Work to complete ▸ Omit the pictures while printing every entry below exactly as given.

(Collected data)
::::::

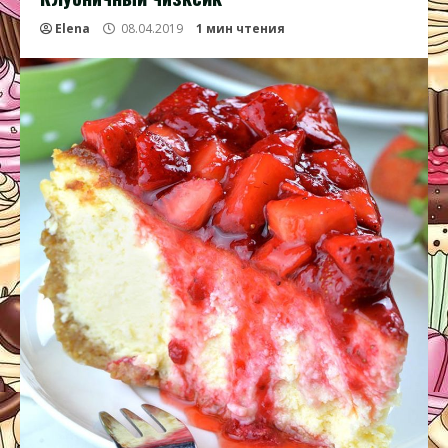
Elena
08.04.2019
1 мин чтения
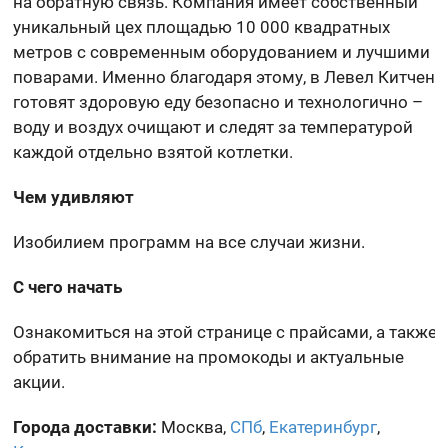
на обратную связь. Компания имеет собственный
уникальный цех площадью 10 000 квадратных
метров с современным оборудованием и лучшими
поварами. Именно благодаря этому, в Левел Китчен
готовят здоровую еду безопасно и технологично –
воду и воздух очищают и следят за температурой
каждой отдельно взятой котлетки.
Чем удивляют
Изобилием программ на все случаи жизни.
С чего начать
Ознакомиться на этой странице с прайсами, а также
обратить внимание на промокоды и актуальные
акции.
Города доставки:
Москва,
СПб
,
Екатеринбург
,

::::::

Response area ▸
Elena
08.04.2019
1 мин чтения
на обратную связь. Компания имеет собственный
уникальный цех площадью 10 000 квадратных
метров с современным оборудованием и лучшими
поварами. Именно благодаря этому, в Левел Китчен
готовят здоровую еду безопасно и технологично –
воду и воздух очищают и следят за температурой
каждой отдельно взятой котлетки.
Чем удивляют
Изобилием программ на все случаи жизни.
С чего начать
Ознакомиться на этой странице с прайсами, а также
обратить внимание на промокоды и актуальные
акции.
Города доставки:
Москва,
СПб
,
Екатеринбург
,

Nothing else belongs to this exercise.